Pero de repente Zoe se dio cuenta de que no podía hablar. Se le había pegado la lengua al paladar y tenía la mirada fija en la montaña de celebridades que aparecían en las páginas de la revista que tenía delante de los ojos.

Yeager. Vestido de esmoquin, con traje de piloto y vestido de uniforme con brillantes botones y aún más brillantes medallas. Eran fotos obviamente tomadas todas ellas antes de que se quedara ciego, porque en todas miraba a la cámara con unos amables ojos marrones y una deslumbrante sonrisa, con un carisma más embaucador, y brillante que las mismas páginas de la revista.

Tuvo que tragar saliva al recordar algunas de las intensas sonrisas que él le había dedicado cuando estuvieron sentados a la mesa de la cocina. Recordó las puntas de aquellos dedos recorriendo la palma de su mano y el dulce calor que sintió por todo el cuerpo.

¡Por Dios, cuánta razón tenía al intentar evitarlo! Aquel hombre la fascinaba con total facilidad. La hacía sentirse confundida. Atontada. Igual que las mujeres que estaban a su lado en tres de las fotografías que tenía ante los ojos.
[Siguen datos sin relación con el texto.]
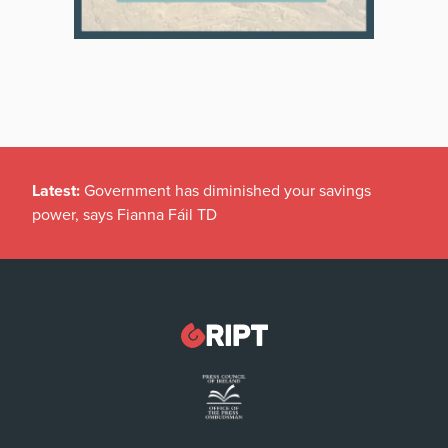
Latest:
Government has diminished your savings
power, says Fianna Fáil TD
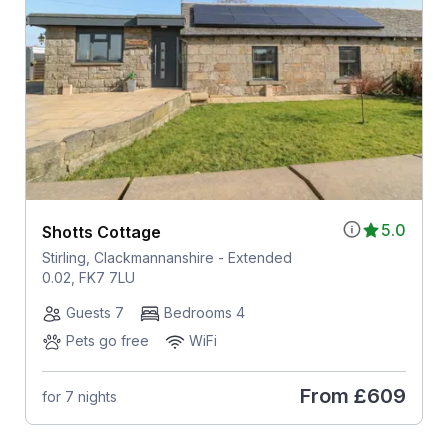
5.0
Shotts Cottage
Stirling, Clackmannanshire - Extended
0.02, FK7 7LU
Guests 7
Bedrooms 4
Pets go free
WiFi
From
£609
for 7 nights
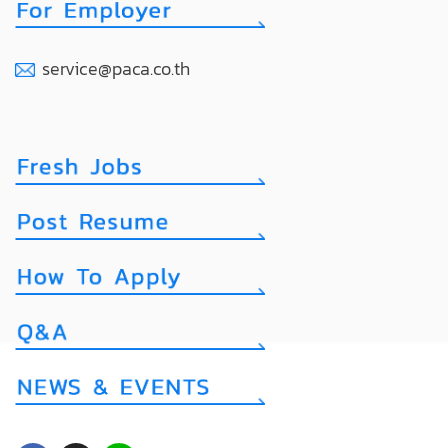
service@paca.co.th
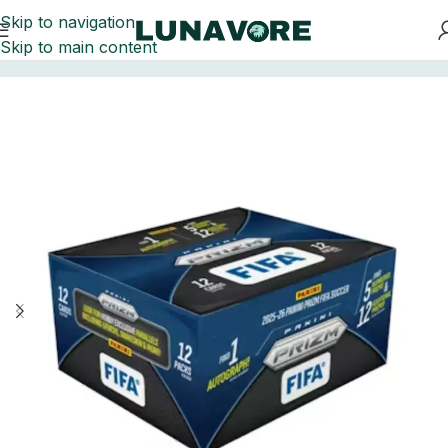
Skip to navigation
Skip to main content
Home
Soccer Cards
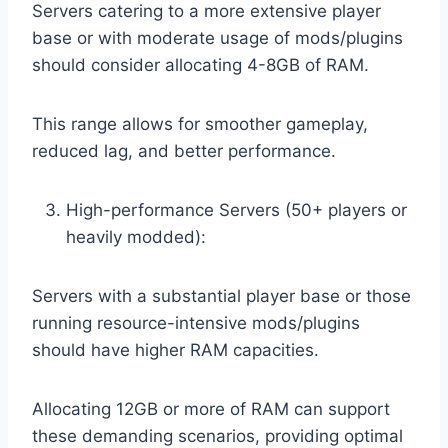
Servers catering to a more extensive player
base or with moderate usage of mods/plugins
should consider allocating 4-8GB of RAM.
This range allows for smoother gameplay,
reduced lag, and better performance.
High-performance Servers (50+ players or
heavily modded):
Servers with a substantial player base or those
running resource-intensive mods/plugins
should have higher RAM capacities.
Allocating 12GB or more of RAM can support
these demanding scenarios, providing optimal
Los titulares lo decían todo. Una de ellas era una supermodelo con un nombre propio impronunciable, la otra era una de las productoras de la MTV y la tercera, una joven actriz de pecho exuberante y cuerpo embutido en una especie de salto de cama, que había ganado un premio de la Academia a la mejor actriz secundaria por un papel de prostituta. Pero ni siquiera el brillo de aquellas mujeres podía compararse con el de Yeager.

– ¿Tus invitados? -la tanteó de nuevo Marlene.

– Ellos… él… -tartamudeó Zoe.

Deslumbrarla era lo que había hecho Yeager la tarde anterior en la cocina. Cuando Deke había venido a recogerlo, Yeager le había dado las buenas noches con una de sus seductoras sonrisas. Y ella se había ido a la cama con todo el cuerpo todavía echando chispas por la reacción que había provocado en ella aquella muestra de cariño.

Y se había levantado por la mañana sin estar todavía segura de lo que sentía.

– Son… interesantes -le dijo a Marlene.

Pero, interesantes o no, Zoe no tenía que olvidar que aquel astronauta estaba completamente fuera de su alcance. Y también era mejor que intentase olvidar su peligroso carisma. Porque era obvio, a poco que le echara una ojeada al artículo de la revista que tenía en sus manos, que aquel hombre tenía mucha experiencia con las mujeres. ¡De hecho, era un hombre que bien podría conocer todos sus secretos! Un hombre con ese pasado -actrices y supermodelos- no dejaría de hacer un comentario provocativo a cualquier mujer que se le pusiera a tiro.

Y conseguiría que todas ellas le creyeran.

Marlene le dirigió una mirada socarrona y Zoe se levantó a toda prisa y dijo que tenía que marcharse, cerrando de golpe la revista y aplastando así, la una contra la otra, las sonrientes imágenes de Yeager.